As the interior door shut with a
thump, Ren watched the girl vanish with the two most valuable items she
possessed. She wondered how the accountant—who’d barely even looked at
her—might react if he knew all the spellwork written into the veins of
each of those vessels. All the time she’d spent hammering perfection
into her stances and her enunciations.

All he sees is another welfare wizard.

“You can step to the side. She’ll return shortly.”

Ren
complied. She felt an itch at the back of her neck. A whisper of an
echo of a curse. This was where she always stood as she waited for her
items. She knew that the alley over her right shoulder ran straight and
narrow, down to the place where her life had changed forever. Every time
she stood here, she tried to resist looking. And every time she failed.
As Aunt Sloan stepped up to speak with the accountant, Ren looked down
that arrow of an alleyway.

It pointed to the distant canal
bridge. Unfinished back then, it was the place where her father had
turned to wave back at her. Ren’s eyes found the wooden bench where
she’d sat down to wait for him. Sometimes she couldn’t believe it was
still there. Like a relic that she’d summoned from her own memories. And
then she imagined hearing the sound of the earth grinding beneath their
feet as it had that day. The way her father had looked back one final
time before he fell. Her entire life, changed in less than a breath.

“Your things?”

The
girl was back, standing with both vessels held out. Ren liked to
imagine she saw a new glow in them, but the truth was they looked
exactly the same.
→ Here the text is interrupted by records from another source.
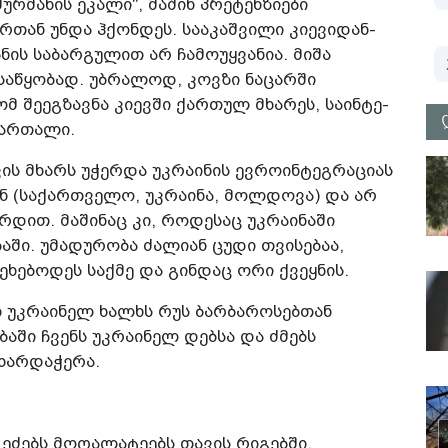
ურმანის ეკალი", მაშინ პრეტენზიები
თან უნდა ჰქონდეს. სააკაშვილი კიევიდან­
­ნის საბარგულით არ ჩამოუყვანია.­ მიშა
ა­წყობად­. უბრალოდ, კოვზი ნაცარში
მ შეეგზავნა კიევში ქართულ მხარეს, საინტე­
მართალი.
ვის მხარს უჭერდა უკრაინის ევროინტეგრაციას
ან (საქართველო, უკრაინა, მოლდოვა) და არ
ერდით. მაშინაც კი, როდესაც უკრაინაში
აში. უმადურობა ძალიან ცუდი თვისებაა,
ხებოდეს საქმე და გინდაც ორი ქვეყნის.
ბთ უკრაინელ ხალხს რუს ბარბაროსებთან
ში ჩვენს უკრაინელ დებსა და ძმებს
მხარდაჭერა.
ეძებს მოღალატეებს თავის რიგებში.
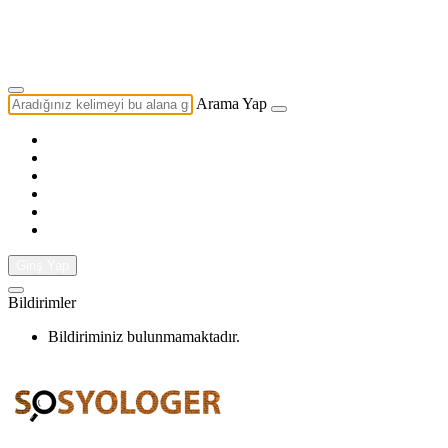
Yazarlık Başvurusu
Ekip
Arama Yap
Giriş Yap
Bildirimler
Bildiriminiz bulunmamaktadır.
She accepted both vessels, and the runner slipped back
to her position behind the table. Ren glanced at the line one more
time.

Everyone was waiting. She knew they’d refill their vessels
and use spells that unwound the knots in their backs. Spells that added
strength to get them through another grueling day. Aunt Sloan liked to
spice her soups with a little magic. Others entertained grandchildren
with clever charms. She almost envied the thought. Using magic to touch
up their days. Meanwhile, she would spend the next few weeks trying to
create entirely new spells with her meager allotment. Doing her best to
impress people who seemed to find nothing so impressive as their own
lives.

Ren took a final look, tucked her wand into a waiting belt loop, and started to walk.